As a box is pushed 30 meters across a horizontal floor by a constant horizontal force of 25 newtons, the kinetic energy of the box increases by 300 joules. How much total internal energy is produced during this process?

450

Question: As a box is pushed 30 meters across a horizontal floor by a constant horizontal force of 25 newtons, the kinetic energy of the box increases by 300 joules. How much total internal energy is produced during this process?

Answer: W=FÄr

From the work energy theorem, you know that the total energy of the box must increase by 750 joules. If the kinetic energy of the box increases by 300 joules, where did the other 450 joules of energy go? It must have been transformed into internal energy!

Well, let me put on my thinking wig and do some calculations for you. The work done on an object is equal to the change in kinetic energy, so we know that 25 newtons times 30 meters equals 300 joules. But the internal energy is a bit shy and doesn't like to show up to parties, so it stays constant during this process. Therefore, the total internal energy produced is as elusive as a unicorn in clown shoes, and it remains unchanged at zero joules.
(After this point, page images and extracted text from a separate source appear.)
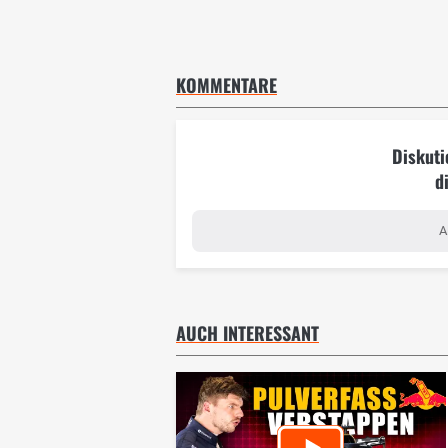
KOMMENTARE
Diskuti
d
A
AUCH INTERESSANT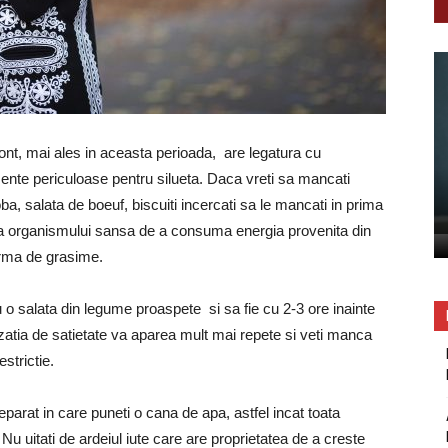
cont, mai ales in aceasta perioada, are legatura cu
mente periculoase pentru silueta. Daca vreti sa mancati
 toba, salata de boeuf, biscuiti incercati sa le mancati in prima
eti da organismului sansa de a consuma energia provenita din
orma de grasime.
u o salata din legume proaspete si sa fie cu 2-3 ore inainte
nzatia de satietate va aparea mult mai repete si veti manca
strictie.
eparat in care puneti o cana de apa, astfel incat toata
Nu uitati de ardeiul iute care are proprietatea de a creste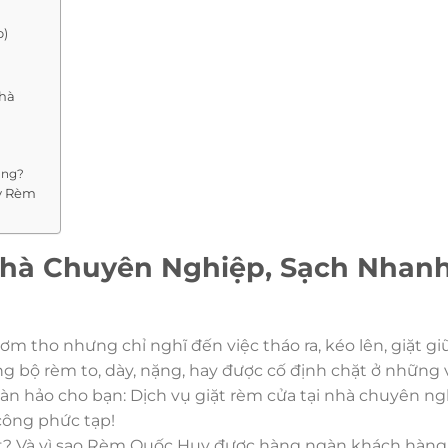
o)
Nhà
ờng?
y Rèm
Nhà Chuyên Nghiệp, Sạch Nhanh
 tho nhưng chỉ nghĩ đến việc tháo ra, kéo lên, giặt giũ, 
ng bộ rèm to, dày, nặng, hay được cố định chặt ở những vị
n hảo cho bạn: Dịch vụ giặt rèm cửa tại nhà chuyên ng
công phức tạp!
thiết? Và vì sao Rèm Quốc Huy được hàng ngàn khách hàng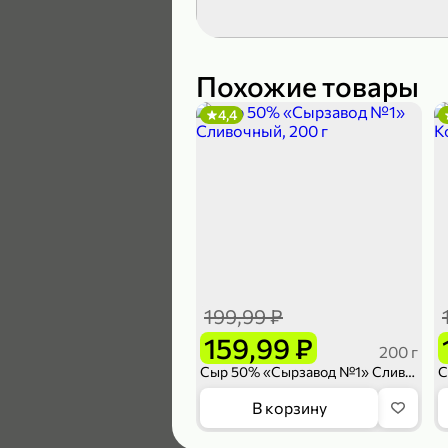
189,99 ₽
139,99 ₽
Похожие товары
4,4
В корзину
4,6
199,99 ₽
159,99 ₽
200 г
Сыр 50% «Сырзавод №1» Сливочный, 200 г
169,99 ₽
В корзину
149,99 ₽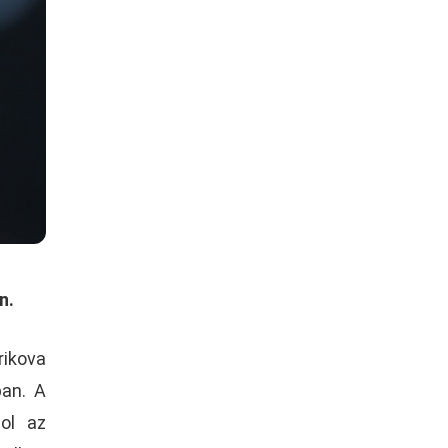
en.
ikova
ban. A
hol az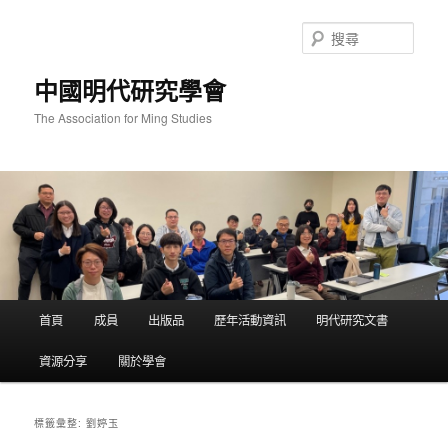
跳
跳
至
至
搜
主
輔
尋
要
助
中國明代研究學會
內
內
容
容
The Association for Ming Studies
主
首頁
成員
出版品
歷年活動資訊
明代研究文書
要
選
資源分享
關於學會
單
劉婷玉
標籤彙整: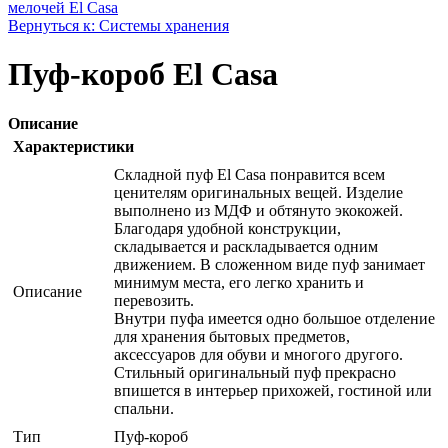
мелочей El Casa
Вернуться к: Системы хранения
Пуф-короб El Casa
Описание
Характеристики
Складной пуф El Casa понравится всем
ценителям оригинальных вещей. Изделие
выполнено из МДФ и обтянуто экокожей.
Благодаря удобной конструкции,
складывается и раскладывается одним
движением. В сложенном виде пуф занимает
минимум места, его легко хранить и
Описание
перевозить.
Внутри пуфа имеется одно большое отделение
для хранения бытовых предметов,
аксессуаров для обуви и многого другого.
Стильный оригинальный пуф прекрасно
впишется в интерьер прихожей, гостиной или
спальни.
Тип
Пуф-короб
To calculate the total internal energy produced during the process, we need to use the principle of conservation of energy.

The work done by the horizontal force can be represented by the change in kinetic energy of the box. Therefore, we can calculate the work done using the formula:

Work = Change in Kinetic Energy

Given that the change in kinetic energy is 300 joules, the work done is also 300 joules.

Now, the work done is equal to the total energy transferred, which is comprised of the change in kinetic energy and the internal energy produced. Mathematically, we can write:

Work = Change in Kinetic Energy + Internal Energy

Substituting the given values, we have:

300 joules = 300 joules + Internal Energy

Simplifying the equation, the internal energy is:

Internal Energy = 300 joules - 300 joules

Internal Energy = 0 joules

Therefore, the total internal energy produced during this process is 0 joules.

To find the total internal energy produced during this process, we need to understand the concept of work done on an object and the conservation of energy.

The work done on an object is defined as the product of the force applied on the object and the displacement of the object in the direction of the force. Mathematically, work (W) is given by:

W = F * d * cos(theta)

Where F is the force applied, d is the displacement, and theta is the angle between the force and displacement vectors. In this case, since the force is applied horizontally and the displacement is also horizontal, theta = 0 degrees, so cos(theta) = 1.

Now, the increase in kinetic energy of the box is equal to the work done on it:

Change in kinetic energy = Work done
300 Joules = Force * displacement

We are given the force applied (25 Newtons) and the displacement (30 meters), so we can substitute these values into the equation:

300 Joules = 25 Newtons * 30 meters

Now we can solve for the work done on the box:

Work done = 25 Newtons * 30 meters
Work done = 750 Joules

So, the work done on the box is 750 Joules.

The total internal energy produced during this process is equal to the work done on the box. Therefore, the total internal energy produced is 750 Joules.